Bring together all lines from the listing below that contain the string "šian".
**** DATA FOR ANALYSIS
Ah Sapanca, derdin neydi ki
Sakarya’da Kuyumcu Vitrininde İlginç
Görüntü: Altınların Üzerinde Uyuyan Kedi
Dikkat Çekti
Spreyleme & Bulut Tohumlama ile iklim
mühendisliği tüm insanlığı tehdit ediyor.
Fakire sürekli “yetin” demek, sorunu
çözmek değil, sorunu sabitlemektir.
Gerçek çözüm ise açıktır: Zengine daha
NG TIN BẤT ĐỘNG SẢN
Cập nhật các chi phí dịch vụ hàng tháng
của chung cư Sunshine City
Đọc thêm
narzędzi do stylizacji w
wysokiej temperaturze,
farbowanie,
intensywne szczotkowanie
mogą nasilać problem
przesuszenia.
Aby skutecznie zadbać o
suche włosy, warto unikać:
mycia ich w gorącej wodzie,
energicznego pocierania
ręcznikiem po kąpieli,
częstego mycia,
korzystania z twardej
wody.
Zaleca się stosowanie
********
**** DATA FOR ANALYSIS
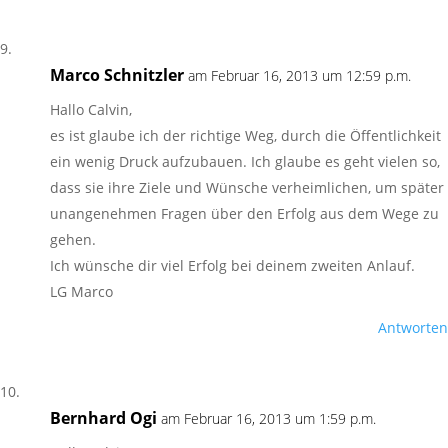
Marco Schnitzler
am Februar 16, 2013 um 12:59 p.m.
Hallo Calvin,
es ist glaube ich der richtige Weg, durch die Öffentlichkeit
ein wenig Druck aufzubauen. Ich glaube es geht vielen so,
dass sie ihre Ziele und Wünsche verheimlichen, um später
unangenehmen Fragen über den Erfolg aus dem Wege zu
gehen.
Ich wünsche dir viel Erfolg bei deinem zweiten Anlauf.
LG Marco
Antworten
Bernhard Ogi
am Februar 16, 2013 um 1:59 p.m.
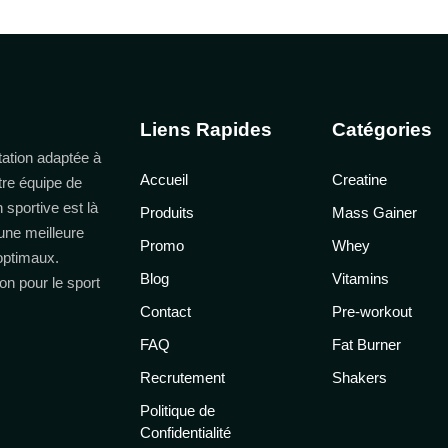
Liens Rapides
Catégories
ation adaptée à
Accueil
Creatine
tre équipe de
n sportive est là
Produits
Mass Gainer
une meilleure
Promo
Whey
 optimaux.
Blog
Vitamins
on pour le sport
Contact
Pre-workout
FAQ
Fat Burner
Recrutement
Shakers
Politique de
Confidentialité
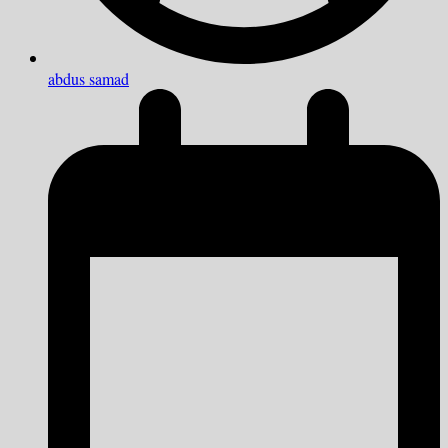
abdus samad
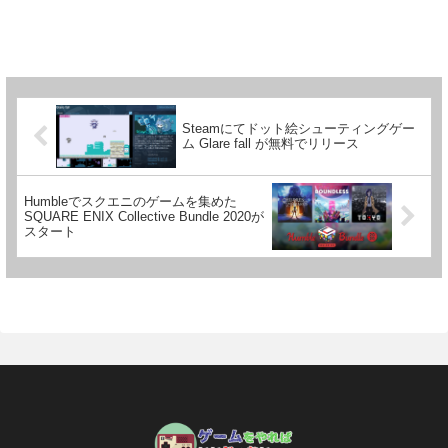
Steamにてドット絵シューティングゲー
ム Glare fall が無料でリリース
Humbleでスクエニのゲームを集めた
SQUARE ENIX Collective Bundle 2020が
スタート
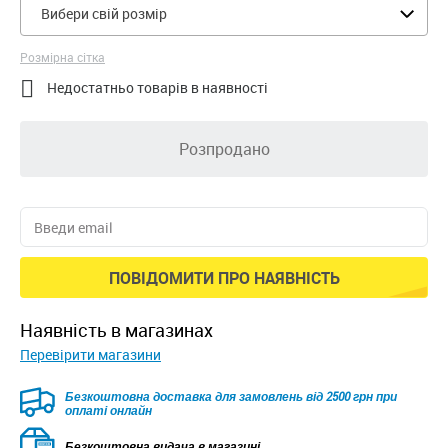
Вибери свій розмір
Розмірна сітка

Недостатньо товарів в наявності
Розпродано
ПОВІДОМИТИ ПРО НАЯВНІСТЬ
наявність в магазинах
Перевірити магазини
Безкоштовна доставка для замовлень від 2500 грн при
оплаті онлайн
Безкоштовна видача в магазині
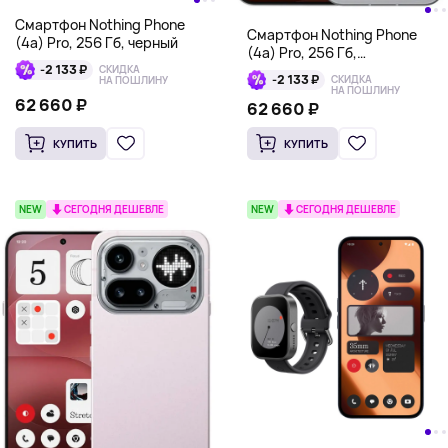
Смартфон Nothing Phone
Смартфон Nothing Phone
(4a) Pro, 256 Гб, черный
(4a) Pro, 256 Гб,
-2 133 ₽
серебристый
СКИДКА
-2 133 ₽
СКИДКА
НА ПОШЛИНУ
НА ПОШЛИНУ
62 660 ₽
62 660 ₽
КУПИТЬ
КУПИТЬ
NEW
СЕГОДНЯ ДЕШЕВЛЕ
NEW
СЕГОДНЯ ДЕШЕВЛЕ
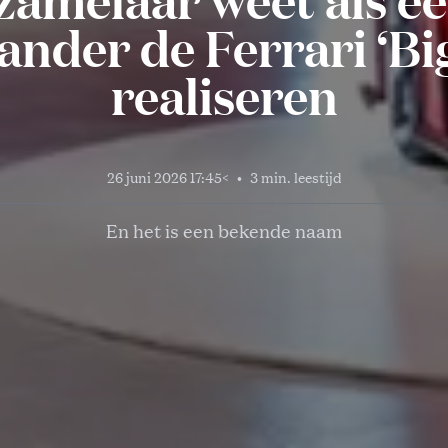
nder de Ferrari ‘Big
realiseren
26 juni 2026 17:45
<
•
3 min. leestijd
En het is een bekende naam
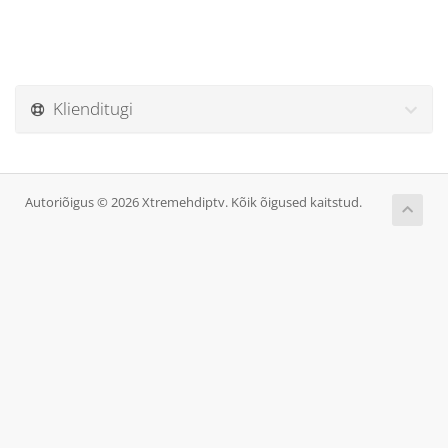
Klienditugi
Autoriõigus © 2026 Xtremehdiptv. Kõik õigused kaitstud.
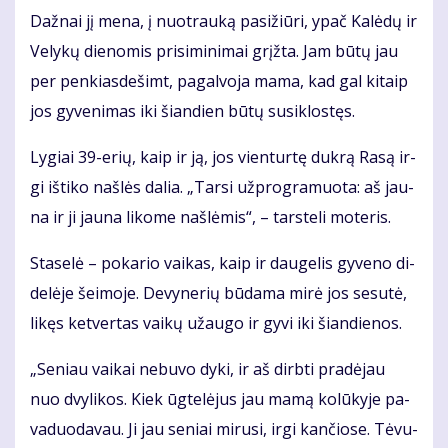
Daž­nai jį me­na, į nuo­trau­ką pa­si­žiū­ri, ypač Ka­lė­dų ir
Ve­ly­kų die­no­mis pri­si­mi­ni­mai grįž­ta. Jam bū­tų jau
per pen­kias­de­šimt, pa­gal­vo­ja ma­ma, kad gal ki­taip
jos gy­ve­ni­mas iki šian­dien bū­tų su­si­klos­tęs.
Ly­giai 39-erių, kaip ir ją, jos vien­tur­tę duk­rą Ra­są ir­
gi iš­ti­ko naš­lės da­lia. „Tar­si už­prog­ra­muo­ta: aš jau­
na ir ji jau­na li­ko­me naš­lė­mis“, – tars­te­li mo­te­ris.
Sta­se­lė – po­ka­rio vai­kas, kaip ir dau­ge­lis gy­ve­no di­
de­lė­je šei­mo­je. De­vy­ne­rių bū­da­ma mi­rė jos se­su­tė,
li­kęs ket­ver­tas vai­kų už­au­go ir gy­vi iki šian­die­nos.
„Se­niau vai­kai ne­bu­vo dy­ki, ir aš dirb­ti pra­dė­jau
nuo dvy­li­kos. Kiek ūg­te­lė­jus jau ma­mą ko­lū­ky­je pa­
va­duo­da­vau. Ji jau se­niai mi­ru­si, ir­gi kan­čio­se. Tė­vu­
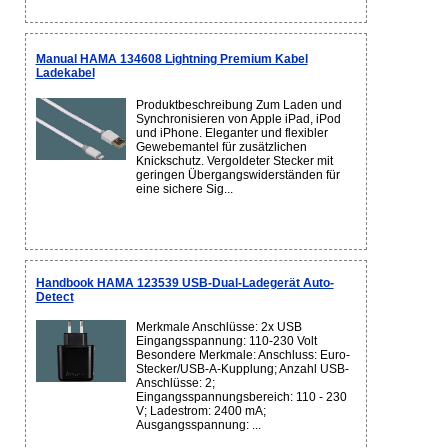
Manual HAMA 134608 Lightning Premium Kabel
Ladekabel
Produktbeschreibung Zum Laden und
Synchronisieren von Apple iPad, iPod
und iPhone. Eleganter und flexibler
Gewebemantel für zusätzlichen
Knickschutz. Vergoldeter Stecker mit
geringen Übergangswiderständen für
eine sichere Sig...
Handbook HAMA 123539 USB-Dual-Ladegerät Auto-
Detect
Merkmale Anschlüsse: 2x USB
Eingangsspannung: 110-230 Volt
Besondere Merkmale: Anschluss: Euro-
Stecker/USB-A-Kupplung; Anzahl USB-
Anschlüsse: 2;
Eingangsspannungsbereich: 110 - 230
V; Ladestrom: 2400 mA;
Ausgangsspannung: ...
********
**** DATA FOR ANALYSIS
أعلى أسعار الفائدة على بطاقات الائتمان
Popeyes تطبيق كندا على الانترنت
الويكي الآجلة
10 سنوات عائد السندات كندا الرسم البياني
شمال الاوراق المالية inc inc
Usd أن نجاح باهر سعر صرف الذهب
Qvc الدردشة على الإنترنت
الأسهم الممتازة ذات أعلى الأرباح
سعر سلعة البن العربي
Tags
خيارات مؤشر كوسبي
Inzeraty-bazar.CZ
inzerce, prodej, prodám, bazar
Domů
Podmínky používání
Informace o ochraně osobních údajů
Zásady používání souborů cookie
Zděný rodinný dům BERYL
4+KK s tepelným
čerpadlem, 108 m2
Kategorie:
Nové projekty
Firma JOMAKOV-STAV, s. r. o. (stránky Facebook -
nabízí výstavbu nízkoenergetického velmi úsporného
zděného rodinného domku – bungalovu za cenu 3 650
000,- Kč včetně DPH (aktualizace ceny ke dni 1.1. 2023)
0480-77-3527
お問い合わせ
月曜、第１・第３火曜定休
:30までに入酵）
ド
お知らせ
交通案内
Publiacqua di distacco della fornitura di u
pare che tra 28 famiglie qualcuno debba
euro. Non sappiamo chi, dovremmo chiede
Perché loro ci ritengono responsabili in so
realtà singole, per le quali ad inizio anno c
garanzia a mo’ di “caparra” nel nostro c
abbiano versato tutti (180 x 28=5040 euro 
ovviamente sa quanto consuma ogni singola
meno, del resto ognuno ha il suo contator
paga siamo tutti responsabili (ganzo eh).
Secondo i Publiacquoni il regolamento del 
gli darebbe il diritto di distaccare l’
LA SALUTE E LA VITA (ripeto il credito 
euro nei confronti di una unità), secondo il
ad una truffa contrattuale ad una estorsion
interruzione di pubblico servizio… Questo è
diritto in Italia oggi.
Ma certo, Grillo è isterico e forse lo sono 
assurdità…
********
* RESPONSE BOX:
jos gy­ve­ni­mas iki šian­dien bū­tų su­si­klos­tęs.
li­kęs ket­ver­tas vai­kų už­au­go ir gy­vi iki šian­die­nos.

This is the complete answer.